MEMPHIS, Tenn. -- The Memphis Office of Youth Services is under new leadership and working to roll out programs for young people this year.
That includes MPLOY, the city's summer jobs program that pays teens and young adults to work at local non-profits and businesses.
Last year, the program's launch experienced some challenges.
WREG sat down with Ike Griffith, the new man at the helm who was appointed by Mayor Jim Strickland.
"We need to start this process of trying to eliminate this social ill that we have among our students," Griffith said.
Griffith is in the business of molding kids.
He has been a TV broadcast instructor in Shelby County nearly the past two decades.
He explained somewhere along the line, kids in Memphis started falling behind.
"I've already identified the scale is not balanced," he said.
Griffith said he is developing an idea to better serve at-risk or nontraditional students, the kids who stand to gain the most from youth programs.
As it stands now, only about 100 non-traditional students get picked for MPLOY.
Participants are picked in a lottery, based on their City Council districts.
Griffith said he wants to add a separate lottery for non-traditional students in 2017 to increase the number of opportunities.
The City of Memphis launched MPLOY last year.
Between getting businesses to jump on board, several students missing the necessary documentation, and not hearing back from others selected to participate, its roll out was bumpy.

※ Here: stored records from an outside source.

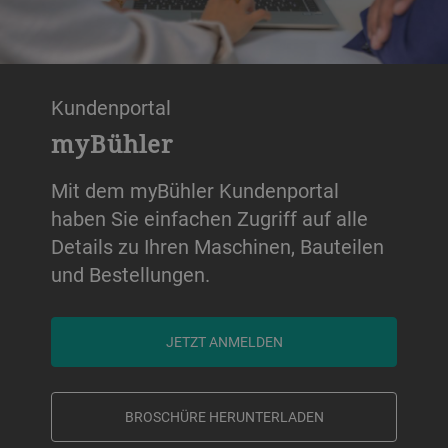
Kundenportal
myBühler
Mit dem myBühler Kundenportal
haben Sie einfachen Zugriff auf alle
Details zu Ihren Maschinen, Bauteilen
und Bestellungen.
JETZT ANMELDEN
BROSCHÜRE HERUNTERLADEN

"That was the one thing that probably slowed the process down for us initially, because we had such a short time frame. This year, we started earlier. We started recruiting businesses earlier. We started recruiting students earlier," said Program Manager Joyce Douglas.
Student application is underway for MPLOY and the Memphis Ambassadors Program, which is a program for student enrichment.
MAP runs year round, while MPLOY only runs for six weeks over the summer.
This year, MPLOY runs from June 6 until July 22.
The office believed the right number of businesses and students will be ready to go on time.
"I want to give incentives to our young people. If you are still employed after the program, we have something for you," Griffith said.
Griffith said he is counting on the community to unify to help Memphis' young people.
The deadline to apply for this year's programs is midnight on Friday.
You may find more information here.
The city will hold a lottery for both programs February 15.